:: Problem description ::
Between the line containing "Ditrysia (380, 22)" and the line containing "winter classic (231, 1511)" lies a run of lines; give that run again exactly, with both of those lines, and nothing else from the entries below.
BEGIN
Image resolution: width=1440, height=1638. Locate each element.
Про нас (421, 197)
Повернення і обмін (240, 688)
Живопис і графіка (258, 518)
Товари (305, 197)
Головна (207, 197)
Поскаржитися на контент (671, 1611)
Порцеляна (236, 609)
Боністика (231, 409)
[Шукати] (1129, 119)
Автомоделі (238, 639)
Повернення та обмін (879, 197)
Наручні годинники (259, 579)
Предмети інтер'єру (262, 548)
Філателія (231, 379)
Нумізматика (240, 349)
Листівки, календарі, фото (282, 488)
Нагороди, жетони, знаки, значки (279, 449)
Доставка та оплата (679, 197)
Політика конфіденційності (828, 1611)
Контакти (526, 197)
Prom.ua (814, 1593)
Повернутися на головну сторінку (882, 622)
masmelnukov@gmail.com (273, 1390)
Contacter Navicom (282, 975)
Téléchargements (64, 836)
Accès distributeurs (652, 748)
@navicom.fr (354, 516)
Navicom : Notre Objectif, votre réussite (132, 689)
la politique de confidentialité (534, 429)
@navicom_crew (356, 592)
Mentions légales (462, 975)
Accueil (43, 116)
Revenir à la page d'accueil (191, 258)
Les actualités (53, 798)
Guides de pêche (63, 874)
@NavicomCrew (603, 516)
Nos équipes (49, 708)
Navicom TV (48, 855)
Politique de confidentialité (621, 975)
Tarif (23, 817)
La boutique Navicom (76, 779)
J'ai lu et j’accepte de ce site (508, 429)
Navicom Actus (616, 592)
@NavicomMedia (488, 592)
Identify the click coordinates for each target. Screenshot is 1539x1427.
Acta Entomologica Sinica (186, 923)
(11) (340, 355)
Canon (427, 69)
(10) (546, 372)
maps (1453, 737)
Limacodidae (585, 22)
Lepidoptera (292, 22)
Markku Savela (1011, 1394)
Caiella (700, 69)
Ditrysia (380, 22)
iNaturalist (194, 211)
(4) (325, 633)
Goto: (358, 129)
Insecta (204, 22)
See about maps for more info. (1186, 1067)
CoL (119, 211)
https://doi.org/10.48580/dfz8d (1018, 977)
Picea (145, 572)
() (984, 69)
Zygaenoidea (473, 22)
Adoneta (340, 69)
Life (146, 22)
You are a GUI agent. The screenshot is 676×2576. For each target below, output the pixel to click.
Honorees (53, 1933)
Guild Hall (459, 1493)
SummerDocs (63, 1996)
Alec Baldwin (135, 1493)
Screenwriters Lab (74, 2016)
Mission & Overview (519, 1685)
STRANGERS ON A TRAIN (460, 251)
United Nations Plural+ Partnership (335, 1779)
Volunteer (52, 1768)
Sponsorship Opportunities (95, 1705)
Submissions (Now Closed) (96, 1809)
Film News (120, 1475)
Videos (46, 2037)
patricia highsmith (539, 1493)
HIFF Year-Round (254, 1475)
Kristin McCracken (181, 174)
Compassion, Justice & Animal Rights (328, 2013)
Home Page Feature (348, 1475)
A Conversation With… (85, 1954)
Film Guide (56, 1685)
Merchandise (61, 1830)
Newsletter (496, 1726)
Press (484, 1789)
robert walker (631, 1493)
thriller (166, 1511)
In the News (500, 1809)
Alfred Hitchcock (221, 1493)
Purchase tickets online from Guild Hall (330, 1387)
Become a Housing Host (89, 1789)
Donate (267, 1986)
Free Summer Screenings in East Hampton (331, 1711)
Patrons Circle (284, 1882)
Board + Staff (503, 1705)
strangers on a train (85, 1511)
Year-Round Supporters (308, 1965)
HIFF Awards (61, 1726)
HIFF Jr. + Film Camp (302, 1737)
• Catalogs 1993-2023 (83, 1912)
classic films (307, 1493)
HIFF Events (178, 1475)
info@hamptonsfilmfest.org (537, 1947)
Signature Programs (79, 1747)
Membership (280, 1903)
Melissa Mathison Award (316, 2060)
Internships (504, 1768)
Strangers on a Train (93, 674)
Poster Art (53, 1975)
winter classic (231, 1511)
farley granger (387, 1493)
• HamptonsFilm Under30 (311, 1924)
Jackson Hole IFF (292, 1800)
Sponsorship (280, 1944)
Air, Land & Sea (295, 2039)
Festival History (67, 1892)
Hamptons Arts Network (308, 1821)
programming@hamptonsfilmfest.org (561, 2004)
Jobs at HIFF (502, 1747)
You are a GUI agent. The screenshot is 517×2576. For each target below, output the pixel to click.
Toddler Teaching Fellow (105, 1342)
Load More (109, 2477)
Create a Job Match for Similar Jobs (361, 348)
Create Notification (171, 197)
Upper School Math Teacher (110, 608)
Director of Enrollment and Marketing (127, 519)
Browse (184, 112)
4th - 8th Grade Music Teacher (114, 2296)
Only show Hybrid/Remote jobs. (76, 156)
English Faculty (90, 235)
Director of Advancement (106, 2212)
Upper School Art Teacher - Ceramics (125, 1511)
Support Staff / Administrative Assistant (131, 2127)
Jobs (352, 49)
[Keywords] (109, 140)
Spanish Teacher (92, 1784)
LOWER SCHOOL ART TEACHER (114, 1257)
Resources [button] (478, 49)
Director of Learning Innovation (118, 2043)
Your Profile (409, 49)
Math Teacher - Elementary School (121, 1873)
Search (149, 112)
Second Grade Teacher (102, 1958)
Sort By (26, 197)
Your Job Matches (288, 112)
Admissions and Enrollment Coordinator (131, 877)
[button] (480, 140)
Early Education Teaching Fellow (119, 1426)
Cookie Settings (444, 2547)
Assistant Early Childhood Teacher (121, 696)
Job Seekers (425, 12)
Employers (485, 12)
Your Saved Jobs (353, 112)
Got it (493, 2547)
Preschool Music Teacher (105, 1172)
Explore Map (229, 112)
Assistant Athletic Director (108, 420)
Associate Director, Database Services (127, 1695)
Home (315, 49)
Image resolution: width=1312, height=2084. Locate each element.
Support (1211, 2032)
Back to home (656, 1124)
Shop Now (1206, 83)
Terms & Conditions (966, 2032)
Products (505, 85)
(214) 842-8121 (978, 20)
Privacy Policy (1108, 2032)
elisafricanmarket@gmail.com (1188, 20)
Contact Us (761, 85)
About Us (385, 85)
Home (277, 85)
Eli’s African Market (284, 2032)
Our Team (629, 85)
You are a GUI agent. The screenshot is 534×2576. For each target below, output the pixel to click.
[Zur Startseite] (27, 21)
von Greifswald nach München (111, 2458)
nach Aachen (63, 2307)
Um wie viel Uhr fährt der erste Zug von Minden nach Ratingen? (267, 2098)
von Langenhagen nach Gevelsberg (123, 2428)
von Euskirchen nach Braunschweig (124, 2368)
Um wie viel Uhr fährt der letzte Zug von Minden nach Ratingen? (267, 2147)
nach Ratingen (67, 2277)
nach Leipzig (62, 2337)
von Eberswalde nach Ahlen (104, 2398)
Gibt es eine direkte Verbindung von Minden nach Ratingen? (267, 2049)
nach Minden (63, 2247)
END
:: Answer section ::
Ditrysia (380, 22)
iNaturalist (194, 211)
(4) (325, 633)
Goto: (358, 129)
Insecta (204, 22)
See about maps for more info. (1186, 1067)
CoL (119, 211)
https://doi.org/10.48580/dfz8d (1018, 977)
Picea (145, 572)
() (984, 69)
Zygaenoidea (473, 22)
Adoneta (340, 69)
Life (146, 22)
You are a GUI agent. The screenshot is 676×2576. For each target below, output the pixel to click.
Honorees (53, 1933)
Guild Hall (459, 1493)
SummerDocs (63, 1996)
Alec Baldwin (135, 1493)
Screenwriters Lab (74, 2016)
Mission & Overview (519, 1685)
STRANGERS ON A TRAIN (460, 251)
United Nations Plural+ Partnership (335, 1779)
Volunteer (52, 1768)
Sponsorship Opportunities (95, 1705)
Submissions (Now Closed) (96, 1809)
Film News (120, 1475)
Videos (46, 2037)
patricia highsmith (539, 1493)
HIFF Year-Round (254, 1475)
Kristin McCracken (181, 174)
Compassion, Justice & Animal Rights (328, 2013)
Home Page Feature (348, 1475)
A Conversation With… (85, 1954)
Film Guide (56, 1685)
Merchandise (61, 1830)
Newsletter (496, 1726)
Press (484, 1789)
robert walker (631, 1493)
thriller (166, 1511)
In the News (500, 1809)
Alfred Hitchcock (221, 1493)
Purchase tickets online from Guild Hall (330, 1387)
Become a Housing Host (89, 1789)
Donate (267, 1986)
Free Summer Screenings in East Hampton (331, 1711)
Patrons Circle (284, 1882)
Board + Staff (503, 1705)
strangers on a train (85, 1511)
Year-Round Supporters (308, 1965)
HIFF Awards (61, 1726)
HIFF Jr. + Film Camp (302, 1737)
• Catalogs 1993-2023 (83, 1912)
classic films (307, 1493)
HIFF Events (178, 1475)
info@hamptonsfilmfest.org (537, 1947)
Signature Programs (79, 1747)
Membership (280, 1903)
Melissa Mathison Award (316, 2060)
Internships (504, 1768)
Strangers on a Train (93, 674)
Poster Art (53, 1975)
winter classic (231, 1511)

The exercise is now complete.